Show every line of the data below that includes the word "Loreto".

++++ AVAILABLE RECORDS

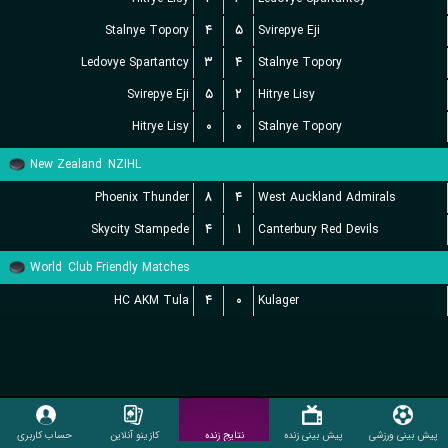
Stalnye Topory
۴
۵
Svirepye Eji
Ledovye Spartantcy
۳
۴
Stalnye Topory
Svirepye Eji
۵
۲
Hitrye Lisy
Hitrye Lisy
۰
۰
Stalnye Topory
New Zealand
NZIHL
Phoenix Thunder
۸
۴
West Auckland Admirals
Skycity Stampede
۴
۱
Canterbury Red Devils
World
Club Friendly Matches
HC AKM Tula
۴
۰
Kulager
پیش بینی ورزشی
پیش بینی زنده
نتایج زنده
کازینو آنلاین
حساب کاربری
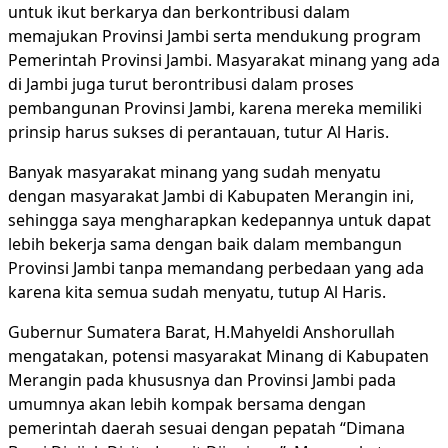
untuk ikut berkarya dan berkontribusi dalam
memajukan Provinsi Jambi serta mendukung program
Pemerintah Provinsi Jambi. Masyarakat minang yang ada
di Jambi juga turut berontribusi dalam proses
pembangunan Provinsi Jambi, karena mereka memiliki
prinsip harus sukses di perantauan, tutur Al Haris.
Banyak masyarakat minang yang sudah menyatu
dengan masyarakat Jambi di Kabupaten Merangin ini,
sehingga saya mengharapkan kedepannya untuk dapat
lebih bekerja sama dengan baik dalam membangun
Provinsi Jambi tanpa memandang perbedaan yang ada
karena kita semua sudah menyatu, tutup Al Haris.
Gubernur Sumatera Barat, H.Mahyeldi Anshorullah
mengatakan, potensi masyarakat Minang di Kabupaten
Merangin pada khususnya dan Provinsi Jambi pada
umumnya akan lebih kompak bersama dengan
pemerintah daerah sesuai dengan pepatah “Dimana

++++++++
++++ AVAILABLE RECORDS

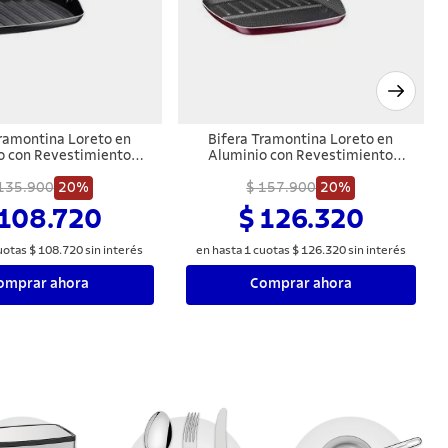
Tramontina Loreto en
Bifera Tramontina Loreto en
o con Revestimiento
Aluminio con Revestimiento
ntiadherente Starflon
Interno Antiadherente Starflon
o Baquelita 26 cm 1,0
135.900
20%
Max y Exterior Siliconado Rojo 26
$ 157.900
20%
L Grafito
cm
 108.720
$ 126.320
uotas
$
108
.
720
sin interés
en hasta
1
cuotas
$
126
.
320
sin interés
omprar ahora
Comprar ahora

++++++++

ANSWER TO THE EXERCISE:
Tramontina Loreto en
Bifera Tramontina Loreto en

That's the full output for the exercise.